Some of the components for interactions are as tangible as buildings and bridges, for example the people and the place you meet or the telecommunication system through which people will interact. Developing the less tangible elements is just as important as putting the physical ones in place. The less tangible elements of meeting infrastructure include items you are familiar with: purpose, desired outcomes, detailed agendas that include process steps and timelines, roles, and ground rules. These have all been discussed in previous blogs.
There are “invisible infrastructures” that also need our attention because they significantly influence the visible parts of meeting infrastructure. These include our states of mind, emotions and physiology. They are part of our individual infrastructure in that they are physical components of interrelated systems that are essential to our living and interacting. However, like much of the infrastructure in the United States, our internal infrastructures receive little to no attention, especially during interactions. In meetings we often lose track of our proliferating thoughts, fluctuating emotions, and varying physical sensations that can lead us to unconsciously influence a meeting for good or ill.

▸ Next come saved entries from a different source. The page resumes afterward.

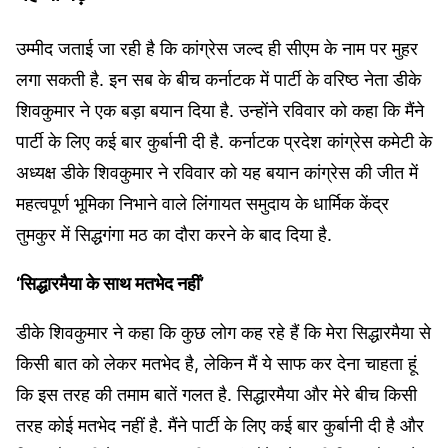
उम्मीद जताई जा रही है कि कांग्रेस जल्द ही सीएम के नाम पर मुहर
लगा सकती है. इन सब के बीच कर्नाटक में पार्टी के वरिष्ठ नेता डीके
शिवकुमार ने एक बड़ा बयान दिया है. उन्होंने रविवार को कहा कि मैंने
पार्टी के लिए कई बार कुर्बानी दी है. कर्नाटक प्रदेश कांग्रेस कमेटी के
अध्‍यक्ष डीके शिवकुमार ने रविवार को यह बयान कांग्रेस की जीत में
महत्वपूर्ण भूमिका निभाने वाले लिंगायत समुदाय के धार्मिक केंद्र
तुमकुर में सिद्धगंगा मठ का दौरा करने के बाद दिया है.
‘सिद्धारमैया के साथ मतभेद नहीं’
डीके शिवकुमार ने कहा कि कुछ लोग कह रहे हैं कि मेरा सिद्धारमैया से
किसी बात को लेकर मतभेद है, लेकिन मैं ये साफ कर देना चाहता हूं
कि इस तरह की तमाम बातें गलत है. सिद्धारमैया और मेरे बीच किसी
तरह कोई मतभेद नहीं है. मैंने पार्टी के लिए कई बार कुर्बानी दी है और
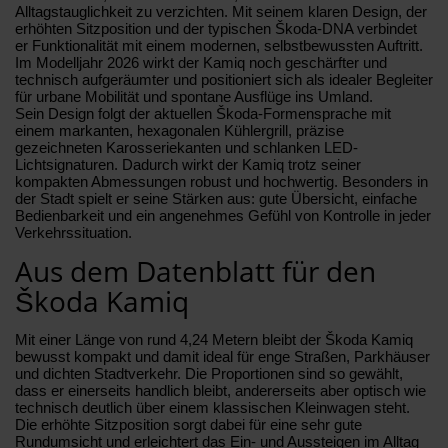
Alltagstauglichkeit zu verzichten. Mit seinem klaren Design, der
erhöhten Sitzposition und der typischen Škoda-DNA verbindet
er Funktionalität mit einem modernen, selbstbewussten Auftritt.
Im Modelljahr 2026 wirkt der Kamiq noch geschärfter und
technisch aufgeräumter und positioniert sich als idealer Begleiter
für urbane Mobilität und spontane Ausflüge ins Umland.
Sein Design folgt der aktuellen Škoda-Formensprache mit
einem markanten, hexagonalen Kühlergrill, präzise
gezeichneten Karosseriekanten und schlanken LED-
Lichtsignaturen. Dadurch wirkt der Kamiq trotz seiner
kompakten Abmessungen robust und hochwertig. Besonders in
der Stadt spielt er seine Stärken aus: gute Übersicht, einfache
Bedienbarkeit und ein angenehmes Gefühl von Kontrolle in jeder
Verkehrssituation.
Aus dem Datenblatt für den
Škoda Kamiq
Mit einer Länge von rund 4,24 Metern bleibt der Škoda Kamiq
bewusst kompakt und damit ideal für enge Straßen, Parkhäuser
und dichten Stadtverkehr. Die Proportionen sind so gewählt,
dass er einerseits handlich bleibt, andererseits aber optisch wie
technisch deutlich über einem klassischen Kleinwagen steht.
Die erhöhte Sitzposition sorgt dabei für eine sehr gute
Rundumsicht und erleichtert das Ein- und Aussteigen im Alltag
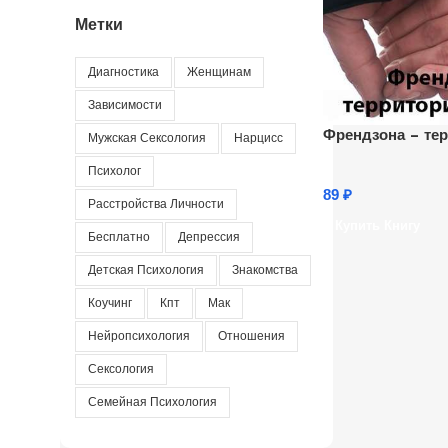
Метки
Диагностика
Женщинам
Зависимости
Френдзона – те
Мужская Сексология
Нарцисс
Психолог
89
₽
Расстройства Личности
Купить Книгу
Бесплатно
Депрессия
Детская Психология
Знакомства
Коучинг
Кпт
Мак
Нейропсихология
Отношения
Сексология
Семейная Психология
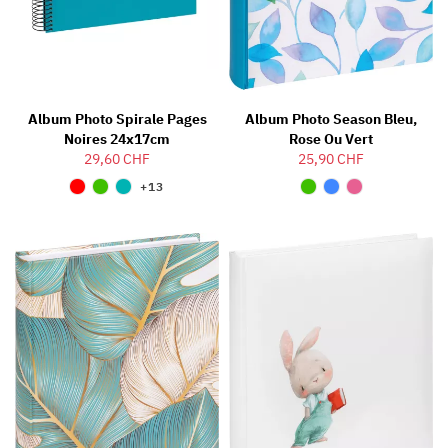
Album Photo Spirale Pages
Album Photo Season Bleu,
Noires 24x17cm
Rose Ou Vert
29,60 CHF
25,90 CHF
+13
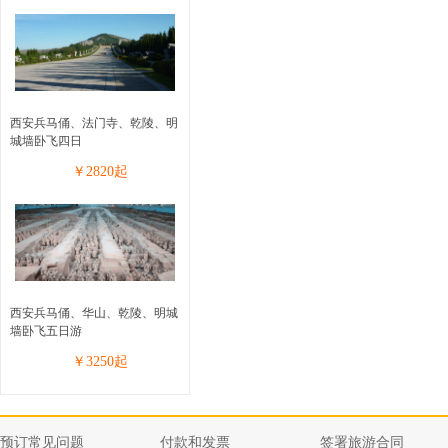
西安兵马俑、法门寺、乾陵、明
城墙卧飞四日
￥
2820
起
西安兵马俑、华山、乾陵、明城
墙卧飞五日游
￥
3250
起
预订常见问题
付款和发票
签署旅游合同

My lack of attention last week led me into a brief and bumpy conversation with a potential colleague. My mind was jumping among multiple thoughts about all I believed I needed to get done. I became frustrated by what I interpreted as his getting in the way of all I was trying to get done. My shoulders and neck tightened. Unfortunately, I did not notice or tend to any of these cues until after we hung up from our call. Later, I followed up to apologize for my part in an unproductive conversation.
Regardless of how considered and sound our decisions are about the visible aspects of meetings—location, purpose, agenda, etc., we also need to tend to the invisible and individual infrastructures we bring to the table. We can look after this hidden infrastructure in four ways.
First, before you begin a conversation or meeting, notice your overall internal atmosphere including your state of mind, emotions and body sensations. “I notice my mind is filled with a jumble of thoughts about this meeting. I feel worried and my hands are clenched around my phone.” Just noticing your internal state, without judging it or yourself, can often ease it. I wish had done this before my conversation last week!
Second, if you observe some internal disturbances that might get in the way of you contributing positively to an interaction, take a moment to focus on three breaths consciously from beginning to end. If you are walking to the meeting, pay attention to your feet on the ground and notice how your body feels moving through space. In the meeting, become aware of your feet on the floor, your seat in the chair and the breath moving in your body. Paying attention to breath and body are doorways to present moment awareness so you can make conscious choice about what to say and do.
Third, consider the visible aspects of the meeting infrastructure—purpose, outcomes, agenda, roles and ground rules—and define your intentions for how you want to help achieve those outcomes or follow the ground rules. This helps prime your individual infrastructure to behave accordingly.